Linker-generated sections and sections where the size changed due to relaxations are not allowed to fall through in this fashion. If one of these cannot fit in the first matched section, then the link fails.

Discussion

This approach requires special handling to use in practice. Since there isn’t any way to specify a limit on the size of input sections that can match an earlier section definition, sections will be assigned to it until the underlying region is filled. Accordingly, there is no general way to allocate something after the automatically filled portion.

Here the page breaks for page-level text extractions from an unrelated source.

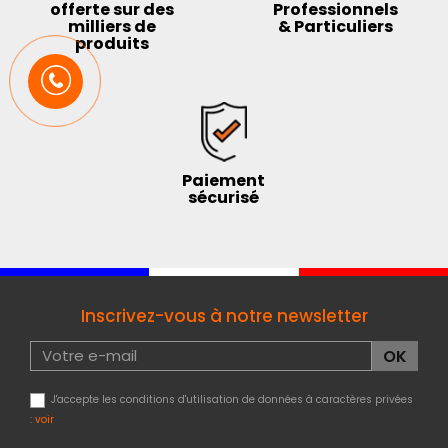
offerte sur des
Professionnels
milliers de
& Particuliers
produits
Paiement
sécurisé
Inscrivez-vous à notre newsletter
J'accepte les conditions d'utilisation de données à caractères privées
:
voir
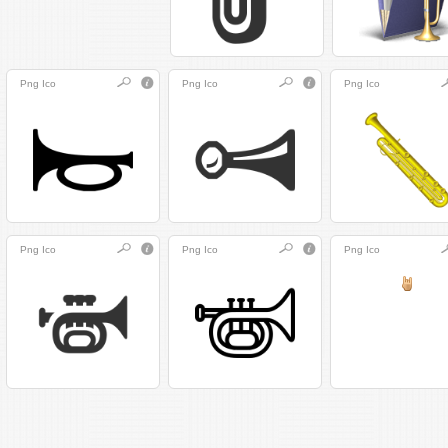
Png
Ico
Png
Ico
Png
Ico
Png
Ico
Png
Ico
Png
Ico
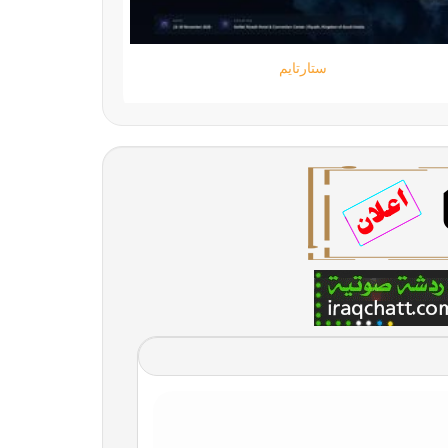
ستارتايم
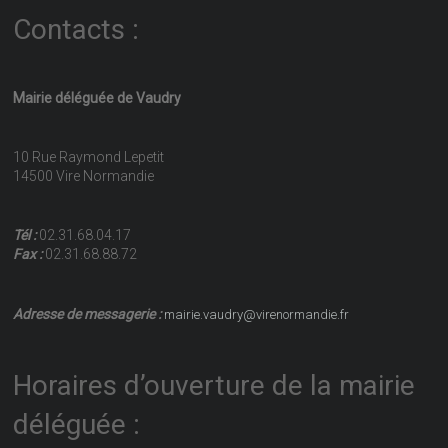
Contacts :
Mairie déléguée de Vaudry
10 Rue Raymond Lepetit
14500 Vire Normandie
Tél :
02.31.68.04.17
Fax :
02.31.68.88.72
Adresse de messagerie :
mairie.vaudry@virenormandie.fr
Horaires d’ouverture de la mairie
déléguée :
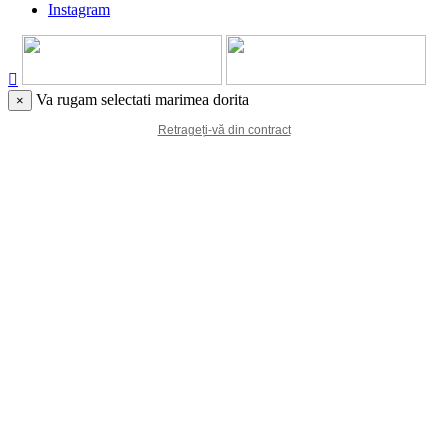
Instagram

Va rugam selectati marimea dorita
×
Retrageți-vă din contract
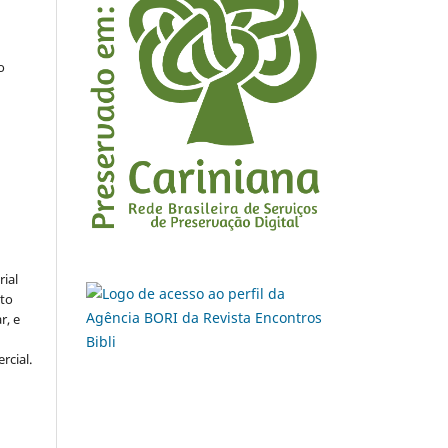
.
o
rial
to
r, e
rcial.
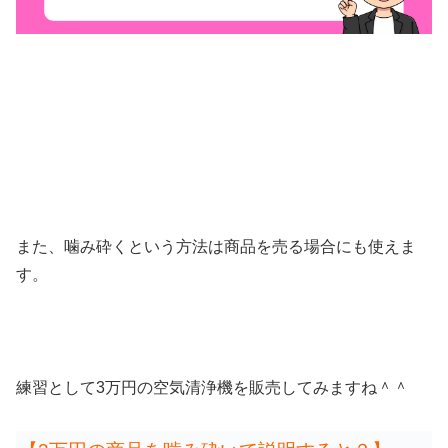
また、噛み砕くという方法は商品を売る場合にも使えま
す。
練習として3万円の空気清浄機を販売してみますね＾＾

Because of this fill-until-full semantics, in order to accommodate the common pattern of filling a logical region with CODE, RODATA, DATA, and HEAP in varying amounts, the logical region would need to be subdivided into several memory regions, e.g., one for CODE, one for RODATA, etc. The end of these regions could be allocated dynamically using automatic section splitting; this would allow giving each region a manually-specified budget.

TI Linker

See Section 3, “Automatic Section Splitting”

The TI linker appears to be broadly GNU LD compatible, but it adds an extension to split input sections across multiple memory regions. The syntax is:

.text { ... } >> FIRST_REGION | SECOND_REGION | THIRD_REGION

Discussion

Although the syntax differs, the semantics of this are broadly similar in their implications to the GNU LD flag. This acts as a separable extension to the linker script syntax, leaving the behavior of existing constructs alone, while the GNU LD flag modifies the behavior of regular section definitions.

MPLAB XC16

See Section 10.5, “Linker Allocation.”

Packing done largely through orphan sections; these are packed into existing memory regions with a best-fit allocator. Otherwise, broadly GNU LD compatible. Custom section attributes affect this packing… the details are complex and unlikely to generalize well.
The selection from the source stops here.